▶ Task to carry out: Every entry must reappear in your answer exactly as written, though its pictures must not.

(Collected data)
┌────────

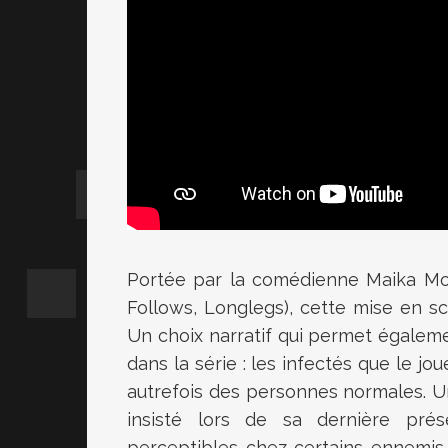
Portée par la comédienne Maika Mon
Follows, Longlegs), cette mise en s
Un choix narratif qui permet égalem
dans la série : les infectés que le j
autrefois des personnes normales. U
insisté lors de sa dernière prés
perceptibles chez certains ennemis.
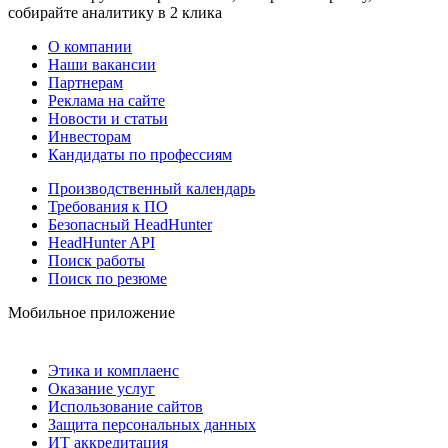
собирайте аналитику в 2 клика
О компании
Наши вакансии
Партнерам
Реклама на сайте
Новости и статьи
Инвесторам
Кандидаты по профессиям
Производственный календарь
Требования к ПО
Безопасный HeadHunter
HeadHunter API
Поиск работы
Поиск по резюме
Мобильное приложение
Этика и комплаенс
Оказание услуг
Использование сайтов
Защита персональных данных
ИТ аккредитация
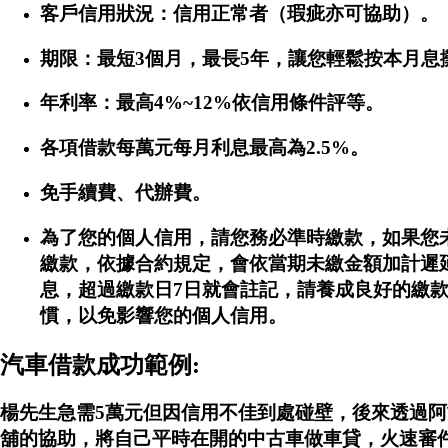
客戶信用狀況：信用正常者（瑕疵亦可協助）。
期限：最短3個月，最長5年，讓您輕鬆按本月息
年利率：最高4%~12%依信用條件評等。
各項借款每萬元每月利息最高為2.5%。
免手續費、代辦費。
為了您的個人信用，請您務必準時繳款，如果您
繳款，依據合約規定，會依當期未繳金額加計遲
息，超過繳款日7日就會註記，請養成良好的繳
慣，以免影響您的個人信用。
汽車借款成功範例:
楊先生急需5萬元但因信用不佳到處碰壁，後來透過阿
舖的協助，將自己平時在開的中古車做車貸，火速審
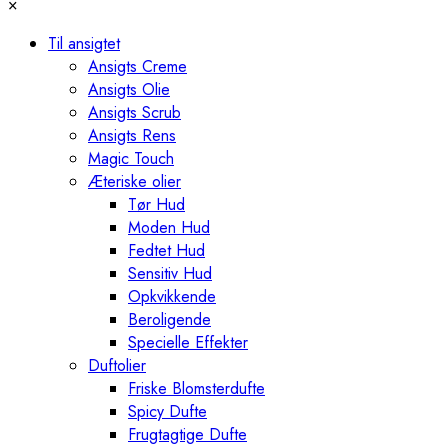
×
Til ansigtet
Ansigts Creme
Ansigts Olie
Ansigts Scrub
Ansigts Rens
Magic Touch
Æteriske olier
Tør Hud
Moden Hud
Fedtet Hud
Sensitiv Hud
Opkvikkende
Beroligende
Specielle Effekter
Duftolier
Friske Blomsterdufte
Spicy Dufte
Frugtagtige Dufte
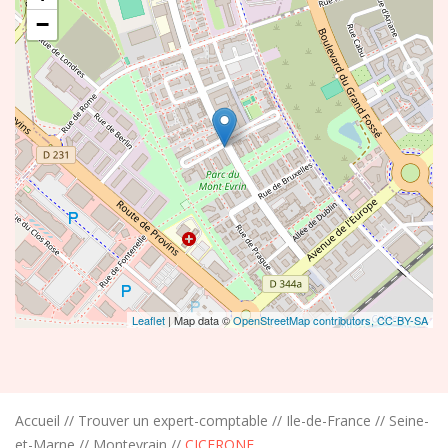
−
Leaflet
| Map data ©
OpenStreetMap contributors,
CC-BY-SA
Accueil
//
Trouver un expert-comptable
//
Ile-de-France
//
Seine-
et-Marne
//
Montevrain
//
CICERONE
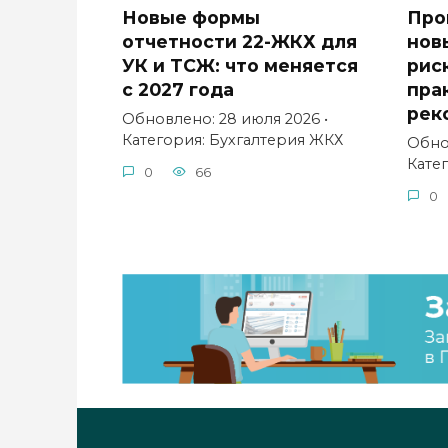
Новые формы
Про
отчетности 22-ЖКХ для
нов
УК и ТСЖ: что меняется
рис
с 2027 года
пра
рек
Обновлено: 28 июля 2026 •
Категория: Бухгалтерия ЖКХ
Обнов
Кате
0
66
0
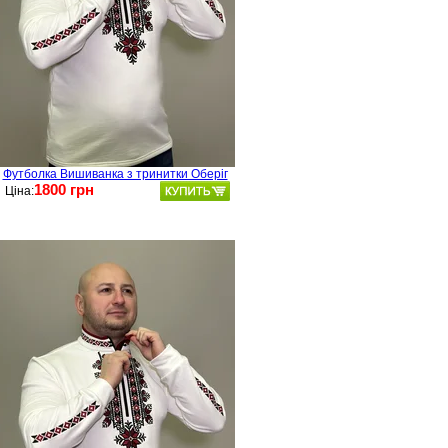
Футболка Вишиванка з тринитки Оберіг
1800 грн
Ціна:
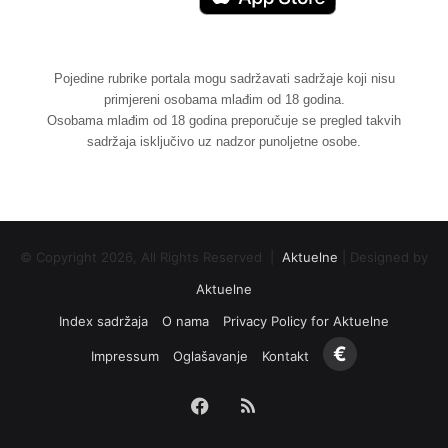
Pojedine rubrike portala mogu sadržavati sadržaje koji nisu
primjereni osobama mlađim od 18 godina.
Osobama mlađim od 18 godina preporučuje se pregled takvih
sadržaja isključivo uz nadzor punoljetne osobe.
© Copyright 2026, All Rights Reserved |
Aktuelne
| Designed by
Aktuelne
Index sadržaja
O nama
Privacy Policy for Aktuelne
€
Impressum
Oglašavanje
Kontakt
Facebook
RSS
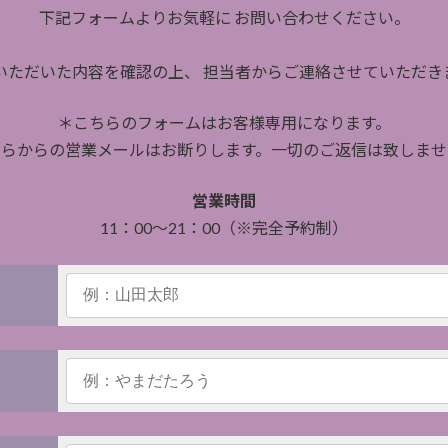
下記フォームよりお気軽に お問い合わせください。
いただいた内容を確認の上、 担当者からご連絡させていただき
＊こちらのフォームはお客様専用になります。
ちらからの営業メールはお断りします。一切のご返信は致しませ
営業時間
11：00～21：00（※完全予約制）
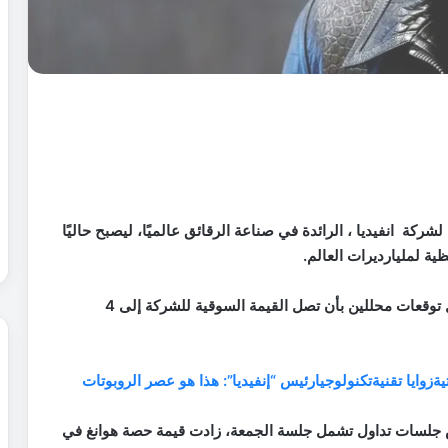
ركة انفيديا ، الرائدة في صناعة الرقائق عالميًا، ليصبح حاليًا
ة لمليارديرات العالم.
وعزز مكاسب هوانغ الأداء القوي لسهم إنفيديا، في ظل توقعات محللين بأن تصل القيمة السوقية للشركة إلى 4
زوايا تقنية
تكنولوجيا
رئيس “إنفيديا”: هذا هو عصر الروبوتات
 جلسات تداول تشمل جلسة الجمعة، زادت قيمة حصة هوانغ في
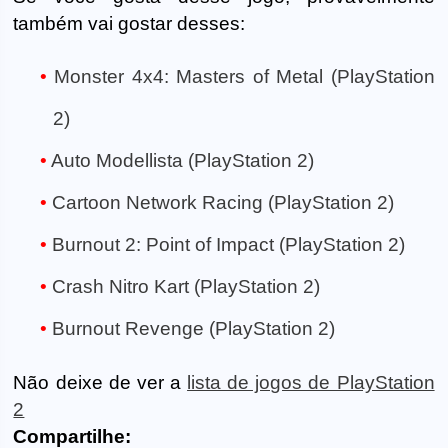
também vai gostar desses:
Monster 4x4: Masters of Metal (PlayStation
2)
Auto Modellista (PlayStation 2)
Cartoon Network Racing (PlayStation 2)
Burnout 2: Point of Impact (PlayStation 2)
Crash Nitro Kart (PlayStation 2)
Burnout Revenge (PlayStation 2)
Não deixe de ver a
lista de jogos de PlayStation
2
Compartilhe:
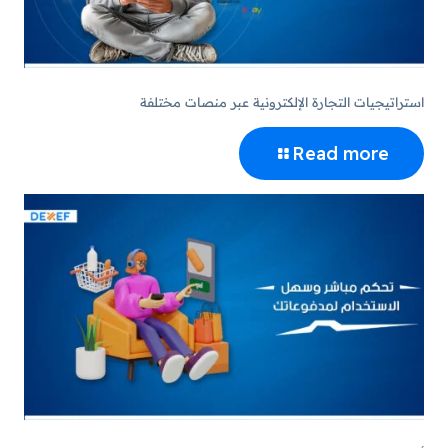
استراتيجيات التجارة الإلكترونية عبر منصات مختلفة
Read more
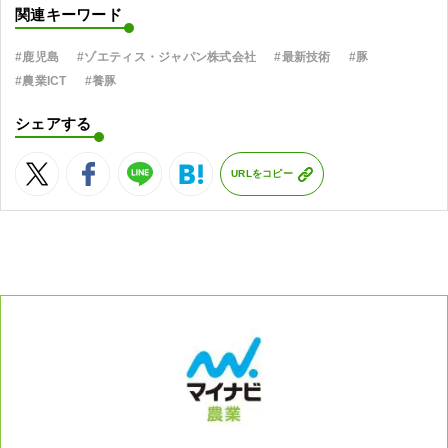
関連キーワード
#鹿児島
#ゾエティス・ジャパン株式会社
#最新技術
#豚
#農業ICT
#養豚
シェアする
URLをコピー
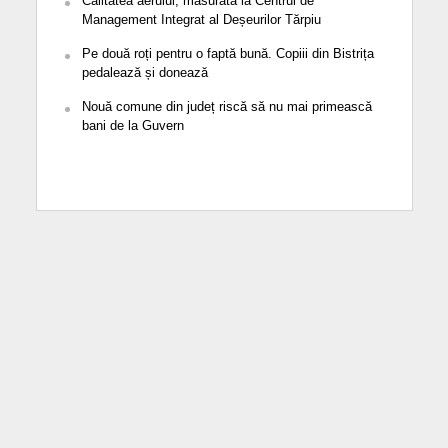
Calitatea aerului, măsurată la Centrul de
Management Integrat al Deșeurilor Tărpiu
Pe două roți pentru o faptă bună. Copiii din Bistrița
pedalează și donează
Nouă comune din județ riscă să nu mai primească
bani de la Guvern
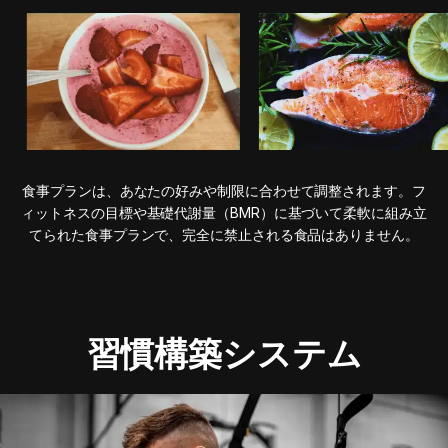
食事プランは、あなたの好みや制限に合わせて調整されます。フ
ィットネスの目標や基礎代謝量（BMR）に基づいて柔軟に組み立
てられた食事プランで、完全に禁止される食品はありません。
習慣構築システム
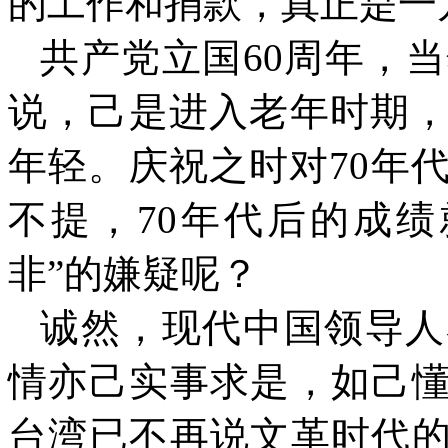
的工作和捐款，真正是一
共产党立国
60
周年，当
说，己是进入老年时期
年轻。庆祝之时对
70
年
不提，
70
年代后的成绩
非”的嫌疑呢？
诚然，现代中国领导人
情亦己实事求是，如己懂
台湾已不再说文革时代的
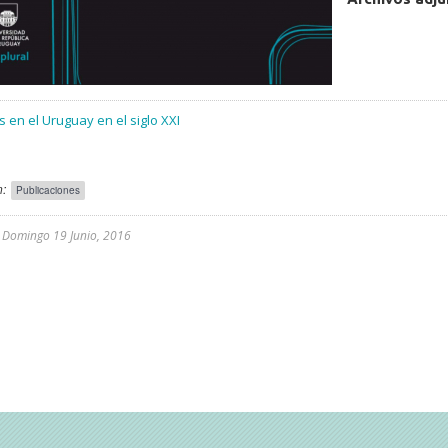
s en el Uruguay en el siglo XXI
:
Publicaciones
l
Domingo 19 Junio, 2016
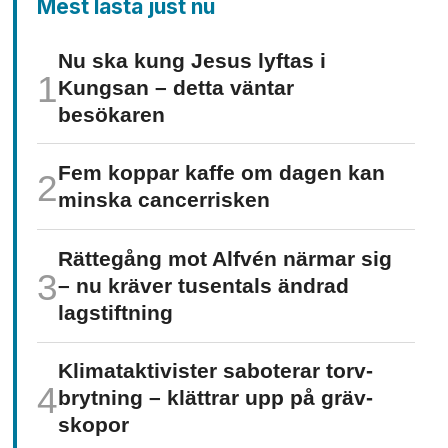
Mest lästa just nu
Nu ska kung Jesus lyftas i
Kungsan – detta väntar
besökaren
Fem koppar kaffe om dagen kan
minska cancer­risken
Rättegång mot Alfvén närmar sig
– nu kräver tusentals ändrad
lagstiftning
Klimat­aktivister saboterar torv­
brytning – klättrar upp på gräv­
skopor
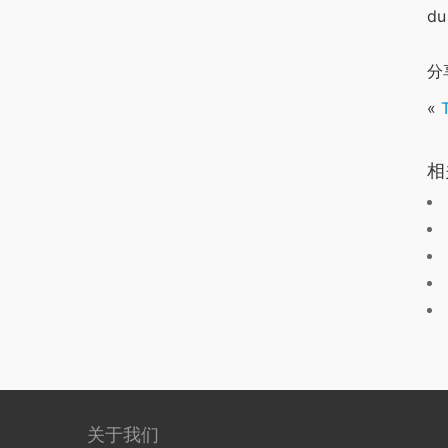
du
分
«
相
关于我们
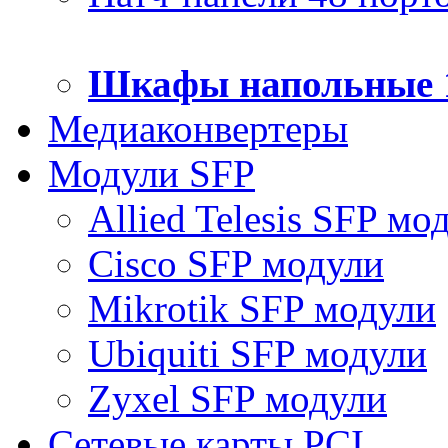
Шкафы напольные 
Медиаконвертеры
Модули SFP
Allied Telesis SFP мо
Cisco SFP модули
Mikrotik SFP модули
Ubiquiti SFP модули
Zyxel SFP модули
Сетевые карты PCI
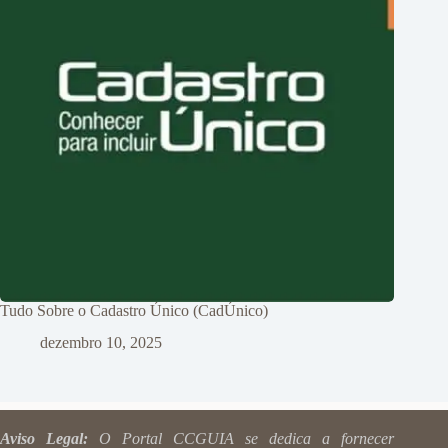
Tudo Sobre o Cadastro Único (CadÚnico)
dezembro 10, 2025
Aviso Legal:
O Portal CCGUIA se dedica a fornecer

└────────

▶ Response to the exercise:
Portée par la comédienne Maika Mon
Follows, Longlegs), cette mise en s
Un choix narratif qui permet égalem
dans la série : les infectés que le j
autrefois des personnes normales. U
insisté lors de sa dernière prés
perceptibles chez certains ennemis.
собирайте аналитику в 2 клика
О компании
Наши вакансии
Партнерам
Реклама на сайте
Новости и статьи
Инвесторам
Кандидаты по профессиям
Производственный календарь
Требования к ПО
Безопасный HeadHunter
HeadHunter API
Поиск работы
Поиск по резюме
Мобильное приложение
Этика и комплаенс
Оказание услуг
Использование сайтов
Защита персональных данных
ИТ аккредитация
客戶信用狀況：信用正常者（瑕疵亦可協助）。
期限：最短3個月，最長5年，讓您輕鬆按本月息
年利率：最高4%~12%依信用條件評等。
各項借款每萬元每月利息最高為2.5%。
免手續費、代辦費。
為了您的個人信用，請您務必準時繳款，如果您
繳款，依據合約規定，會依當期未繳金額加計遲
息，超過繳款日7日就會註記，請養成良好的繳
慣，以免影響您的個人信用。
汽車借款成功範例:
楊先生急需5萬元但因信用不佳到處碰壁，後來透過阿
舖的協助，將自己平時在開的中古車做車貸，火速審
×
Til ansigtet
Ansigts Creme
Ansigts Olie
Ansigts Scrub
Ansigts Rens
Magic Touch
Æteriske olier
Tør Hud
Moden Hud
Fedtet Hud
Sensitiv Hud
Opkvikkende
Beroligende
Specielle Effekter
Duftolier
Friske Blomsterdufte
Spicy Dufte
Frugtagtige Dufte
−
Leaflet
| Map data ©
OpenStreetMap contributors,
CC-BY-SA
Accueil
//
Trouver un expert-comptable
//
Ile-de-France
//
Seine-
et-Marne
//
Montevrain
//
CICERONE
Новые формы
Про
отчетности 22-ЖКХ для
нов
УК и ТСЖ: что меняется
рис
с 2027 года
пра
рек
Обновлено: 28 июля 2026 •
Категория: Бухгалтерия ЖКХ
Обнов
Кате
0
66
0
Футболка Вишиванка з тринитки Оберіг
1800 грн
Ціна:
Pojedine rubrike portala mogu sadržavati sadržaje koji nisu
primjereni osobama mlađim od 18 godina.
Osobama mlađim od 18 godina preporučuje se pregled takvih
sadržaja isključivo uz nadzor punoljetne osobe.
© Copyright 2026, All Rights Reserved |
Aktuelne
| Designed by
Aktuelne
Index sadržaja
O nama
Privacy Policy for Aktuelne
€
Impressum
Oglašavanje
Kontakt
Facebook
RSS
下記フォームよりお気軽に お問い合わせください。
いただいた内容を確認の上、 担当者からご連絡させていただき
＊こちらのフォームはお客様専用になります。
ちらからの営業メールはお断りします。一切のご返信は致しませ
営業時間
11：00～21：00（※完全予約制）
ركة انفيديا ، الرائدة في صناعة الرقائق عالميًا، ليصبح حاليًا
ة لمليارديرات العالم.
وعزز مكاسب هوانغ الأداء القوي لسهم إنفيديا، في ظل توقعات محللين بأن تصل القيمة السوقية للشركة إلى 4
زوايا تقنية
تكنولوجيا
رئيس “إنفيديا”: هذا هو عصر الروبوتات
 جلسات تداول تشمل جلسة الجمعة، زادت قيمة حصة هوانغ في
também vai gostar desses:
Monster 4x4: Masters of Metal (PlayStation
2)
Auto Modellista (PlayStation 2)
Cartoon Network Racing (PlayStation 2)
Burnout 2: Point of Impact (PlayStation 2)
Crash Nitro Kart (PlayStation 2)
Burnout Revenge (PlayStation 2)
Não deixe de ver a
lista de jogos de PlayStation
2
Compartilhe:
استراتيجيات التجارة الإلكترونية عبر منصات مختلفة
Read more
関連キーワード
#鹿児島
#ゾエティス・ジャパン株式会社
#最新技術
#豚
#農業ICT
#養豚
シェアする
URLをコピー
Calitatea aerului, măsurată la Centrul de
Management Integrat al Deșeurilor Tărpiu
Pe două roți pentru o faptă bună. Copiii din Bistrița
pedalează și donează
Nouă comune din județ riscă să nu mai primească
bani de la Guvern
食事プランは、あなたの好みや制限に合わせて調整されます。フ
ィットネスの目標や基礎代謝量（BMR）に基づいて柔軟に組み立
てられた食事プランで、完全に禁止される食品はありません。
習慣構築システム
的工作和捐款，真正是一
共产党立国
60
周年，当
说，己是进入老年时期
年轻。庆祝之时对
70
年
不提，
70
年代后的成绩
非”的嫌疑呢？
诚然，现代中国领导人
情亦己实事求是，如己懂
台湾已不再说文革时代的
s en el Uruguay en el siglo XXI
:
Publicaciones
l
Domingo 19 Junio, 2016
Mest lästa just nu
Nu ska kung Jesus lyftas i
Kungsan – detta väntar
besökaren
Fem koppar kaffe om dagen kan
minska cancer­risken
Rättegång mot Alfvén närmar sig
– nu kräver tusentals ändrad
lagstiftning
Klimat­aktivister saboterar torv­
brytning – klättrar upp på gräv­
skopor
du
分
«
相
关于我们
Шкафы напольные 
Медиаконвертеры
Модули SFP
Allied Telesis SFP мо
Cisco SFP модули
Mikrotik SFP модули
Ubiquiti SFP модули
Zyxel SFP модули
Сетевые карты PCI
Tudo Sobre o Cadastro Único (CadÚnico)
dezembro 10, 2025
Aviso Legal:
O Portal CCGUIA se dedica a fornecer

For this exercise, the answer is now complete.